Bolsonaro quer reduzir pena lendo livros
No programa, são abatidos quatro dias por cada obra lida; pedido tem que ser autorizado por Alexandre de Moraes
O ex-presidente Jair Bolsonaro pediu autorização para o ministro Alexandre de Moraes, do Supremo Tribunal Federal (STF), para ler livros como medida de redução de pena. No programa, são abatidos quatro dias de pena por cada obra lida. Bolsonaro foi condenado a 27 anos e três meses de prisão por tentativa de golpe de Estado. O pedido ainda será analisado pelo ministro. O preso pode ler 12 obras por ano e resenhar. No Distrito Federal, existe uma lista específica de livros que o detendo pode ler para redução de pena. Veja alguns exemplos:
- A autobiografia de Martin Luther King – Martin Luther King – Livro inclui cartas e diários não publicados do ativista americano, que lutou por igualdade racial nos Estados Unidos. Recebeu o Prêmio Nobel da Paz de 1964.
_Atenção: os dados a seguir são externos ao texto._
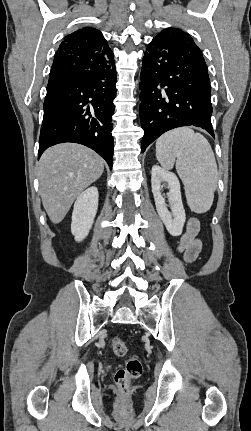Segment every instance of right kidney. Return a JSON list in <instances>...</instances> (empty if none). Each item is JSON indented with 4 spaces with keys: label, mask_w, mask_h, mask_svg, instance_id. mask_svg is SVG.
<instances>
[{
    "label": "right kidney",
    "mask_w": 251,
    "mask_h": 431,
    "mask_svg": "<svg viewBox=\"0 0 251 431\" xmlns=\"http://www.w3.org/2000/svg\"><path fill=\"white\" fill-rule=\"evenodd\" d=\"M98 198V189L94 186L77 197L71 223V232L77 242L85 239L92 228L98 209Z\"/></svg>",
    "instance_id": "obj_1"
}]
</instances>
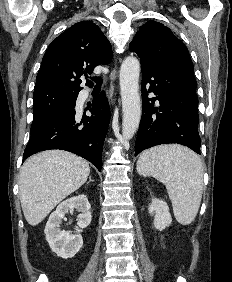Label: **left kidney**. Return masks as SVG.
<instances>
[{"label": "left kidney", "mask_w": 232, "mask_h": 282, "mask_svg": "<svg viewBox=\"0 0 232 282\" xmlns=\"http://www.w3.org/2000/svg\"><path fill=\"white\" fill-rule=\"evenodd\" d=\"M150 214H154V227L163 230L172 222L169 207L165 201L154 198L148 208Z\"/></svg>", "instance_id": "obj_1"}]
</instances>
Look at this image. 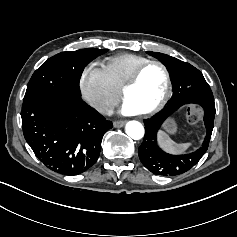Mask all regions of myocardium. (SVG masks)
I'll list each match as a JSON object with an SVG mask.
<instances>
[{
    "mask_svg": "<svg viewBox=\"0 0 237 237\" xmlns=\"http://www.w3.org/2000/svg\"><path fill=\"white\" fill-rule=\"evenodd\" d=\"M152 65L159 66L165 74V80H166L165 92H164V95H163L162 99L160 100V102L154 108H152V109H150L146 112L140 113V115L143 116V117L154 116L155 114L159 113L166 106V104L168 103V101L170 99V96H171V90H172L171 74H170V71H169L168 67L164 63H162L161 61L150 60V61L144 63L143 65H141L132 74V76L127 80V82L124 84V86L122 87V90H121L122 98L125 100L127 92L138 83V81H139L141 75L143 74V72L148 67H150Z\"/></svg>",
    "mask_w": 237,
    "mask_h": 237,
    "instance_id": "f54148a6",
    "label": "myocardium"
}]
</instances>
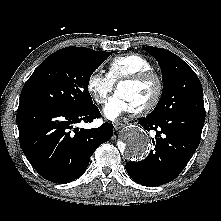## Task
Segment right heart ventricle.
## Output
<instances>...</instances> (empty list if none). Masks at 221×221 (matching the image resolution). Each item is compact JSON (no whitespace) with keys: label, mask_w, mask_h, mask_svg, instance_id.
<instances>
[{"label":"right heart ventricle","mask_w":221,"mask_h":221,"mask_svg":"<svg viewBox=\"0 0 221 221\" xmlns=\"http://www.w3.org/2000/svg\"><path fill=\"white\" fill-rule=\"evenodd\" d=\"M152 63L144 56L136 53H129L113 58L107 68V75L114 83L133 74L152 71Z\"/></svg>","instance_id":"1"}]
</instances>
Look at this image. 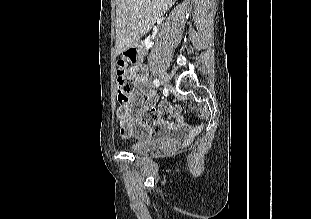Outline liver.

- 1984 – Georoge Orwell – Apresenta um futuro distópico em que todos os cidadãos são observados a todo momento. Considerado um clássico que apresenta as consequências do totalitarismo e lavagem cerebral na sociedade.
- Ainda Estou Aqui – Marcelo Rubens Paiva – Livro autobiográfico que conta a relação do autor com sua mãe e aborda questões da infância de Marcelo e o desaparecimento do seu pai, o deputado federal Rubens Paiva. Inspirou o filme de mesmo nome que ganhou o Oscar em 2025 de Melhor Filme Internacional.
- Democracia – Philip Buting – Livro informacional que responde questões básicas de cidadania, politica e sociedade. Livro ilustrado indicado para leitores acima de 9 anos.
Em dezembro, Paulo Sérgio Nogueira, apontado como um dos líderes da trama golpista, foi autorizado a começar a trabalhar, ler livros e fazer cursos para redução de sua pena de 19 anos de prisão.